In conclusione mi sarà concesso di svelare un piccolo retroscena; quando Alfonso mi ha chiesto di presentare il suo libro, di replicare perciò l’esperienza già da me realizzata per il volume precedente, ha incontrato da parte mia qualche resistenza. Ancora una volta temevo il rischio e la fatica di sconfinare in ambiti di ricerca apparentemente così lontani dai miei interessi di contemporaneista. Per deformazione professionale, perciò, il mio sforzo è stato quello di attualizzare la materia del saggio, ma ben presto mi sono accorto che quella materia era già presente e viva. Al di là della coincidenza coi versi recenti dell’autore, infatti, ho scoperto che Amazzoni e Supplici, da Eschilo a Diodoro siculo ci parla del qui e ora. Il qui è proprio la Ciociaria delle mura pelasgiche, una terra cioè indissolubilmente legata ad una comune cultura preclassica del bacino mediterraneo. E l’ora, l’oggi, è quello delle migrazioni e delle contaminazioni (Contaminazioni è il titolo di un poemetto edito nel 2002, da leggersi a fianco del più recente saggio), di un’ospitalità cui siamo sempre meno avvezzi. Lascio pertanto all’autore l’ultima parola e a tutti noi – assordati dalle cronache di quotidiano razzismo - qualche secondo per riflettere su quanto si legge a pagina 35:
Riferendosi in modo particolare ai Pelasgi di Lemno, il Semerano ricorda che già in Omero si trova la testimonianza di una loro denominazione, Sinti (Sìnties), che sarebbe voce di origine semitica, forma sostantivale di un verbo che significa vagare errare migrare. Questi Sinti sarebbero i Sàoi di Archiloco e tali denominazioni confermerebbero il significato originario della voce pelasgi: “signori colonizzatori erranti”.

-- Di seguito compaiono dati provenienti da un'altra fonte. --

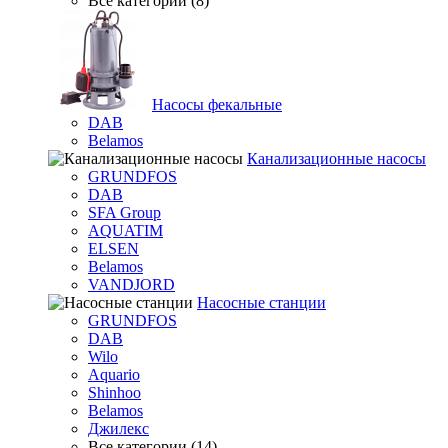
Все категории (8)
Насосы фекальные
DAB
Belamos
Канализационные насосы
GRUNDFOS
DAB
SFA Group
AQUATIM
ELSEN
Belamos
VANDJORD
Насосные станции
GRUNDFOS
DAB
Wilo
Aquario
Shinhoo
Belamos
Джилекс
Все категории (14)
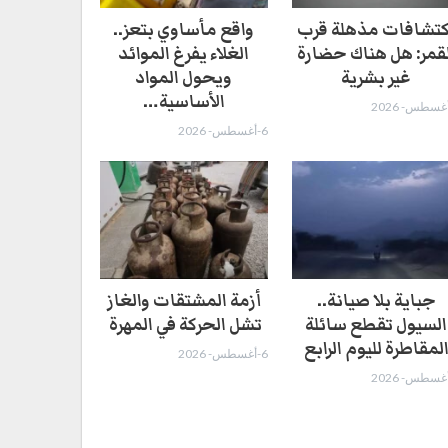
كتشافات مذهلة قرب
واقع مأساوي بتعز..
لقمر: هل هناك حضارة
الغلاء يفرغ الموائد
غير بشرية
ويحول المواد
الأساسية…
6-أغسطس- 2026
جباية بلا صيانة..
أزمة المشتقات والغاز
السيول تقطع سائلة
تشل الحركة في المهرة ​
لمقاطرة لليوم الرابع
6-أغسطس- 2026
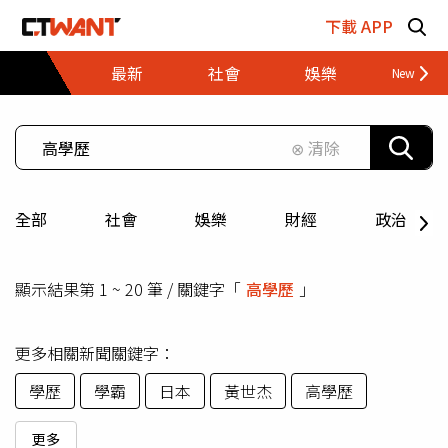
跳至主要內容區塊
下載 APP
最新
社會
娛樂
財經
⊗ 清除
全部
社會
娛樂
財經
政治
顯示結果第 1 ~ 20 筆 / 關鍵字「
高學歷
」
更多相關新聞關鍵字：
學歷
學霸
日本
黃世杰
高學歷
更多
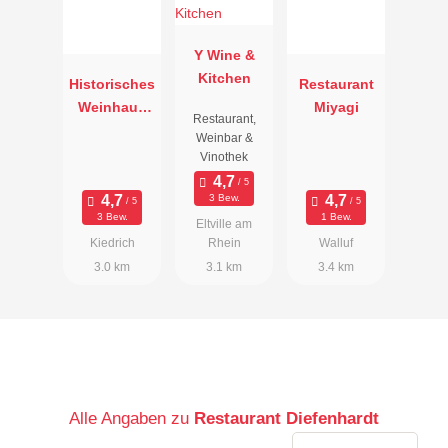
Y Wine &
Kitchen
Historisches
Restaurant
Weinhaus
Miyagi
Restaurant,
Engel
Weinbar &
Vinothek
3 Bew.
3 Bew.
1 Bew.
Eltville am
Kiedrich
Rhein
Walluf
3.0 km
3.1 km
3.4 km
Alle Angaben zu
Restaurant Diefenhardt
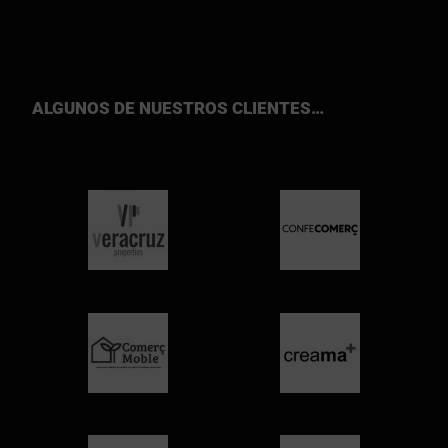
ALGUNOS DE NUESTROS CLIENTES…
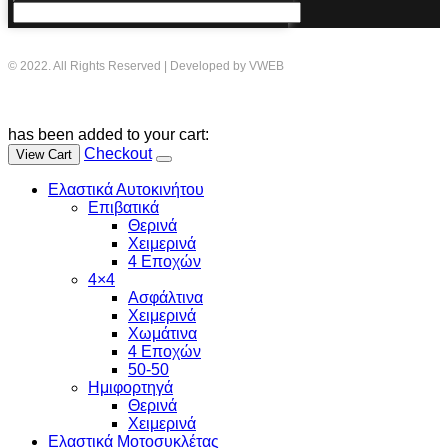
© 2022. All Rights Reserved | Developed by VWEB
has been added to your cart:
Checkout
View Cart
Ελαστικά Αυτοκινήτου
Επιβατικά
Θερινά
Χειμερινά
4 Εποχών
4×4
Ασφάλτινα
Χειμερινά
Χωμάτινα
4 Εποχών
50-50
Ημιφορτηγά
Θερινά
Χειμερινά
Ελαστικά Μοτοσυκλέτας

1) “Senza dubbio, quando è in causa qualcosa come la radice, si può dire: cosa si intende per realtà? Ma la risposta non può essere …[interrotto] Nelle radici del lessico non c’è che una quinta parte di realtà. Ma si potrebbe dire: cosa si intende per realtà? Chiunque proponga una forma di radice vuol fare operazione razionale, dato che non è la lingua stessa ad aver mai designato … [interrotto]” , F.de Saussure, Manoscritti di Harvard.
2) G. Galli, Cromwell e Afrodite. Democrazia e culture alternative, Kaos, 1999.
3) Cfr. G. Galli, Cromwell e Afrodite, cit.